Bob Inglis: The goal is to see a true cost competition between all fuels, and the result of that, we believe, is that free enterprise will solve our energy and climate challenge. It’s just a matter of getting a true cost comparison between the fuels, and that will only happen if we eliminate all subsidies for all fuels, because subsidies distort the marketplace. And we need to attach all costs to all fuels, which is the other distortion of the marketplace. The first one is something that conservatives are familiar with – that tune is playing on conservative radio right now, of eliminating all subsidies for all fuels.
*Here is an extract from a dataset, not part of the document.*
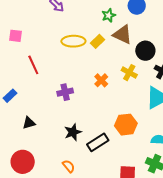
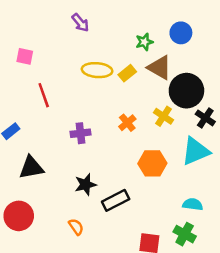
black circle: (145, 51) -> (186, 91), size x1.4
black triangle: (29, 123) -> (31, 168), size x1.5
orange hexagon: (126, 125) -> (152, 163), moved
Now it’s been focused on Solyndra [the bankrupt solar company] and the excesses of the Obama administration, but we believe that conservatives will recognize pretty quickly that this should include other fuels. That means eliminating fossil fuel subsidies as well. That part isn’t playing on the radio now, but that’s a tune we have to introduce to conservative ears and see if we can make people recognize that that it’s bedrock conservatism: I shouldn’t be able to do on my property something that harms you and your property.

e360: And are producers of fossil fuels doing that?

Inglis: Yes. Coal-fired electricity causes 23,600 premature deaths each year in the United States. There are over 3 million lost workdays. Those are real and quantifiable costs that aren’t attributed to the cost of electricity at my meter. And so I’m blissfully unaware of the true cost of my electricity. And since it appears so cheap, I don’t innovate because there’s no reason to innovate. I live in South Carolina – I could have a solar hot water heater for example, but I don’t have one. Anyone altruistic would put one on their roof. I would like to be altruistic, but I’ve got two kids in college, and I can’t afford to be altruistic. But if the meter started reflecting the real cost of electricity, I would look at things differently.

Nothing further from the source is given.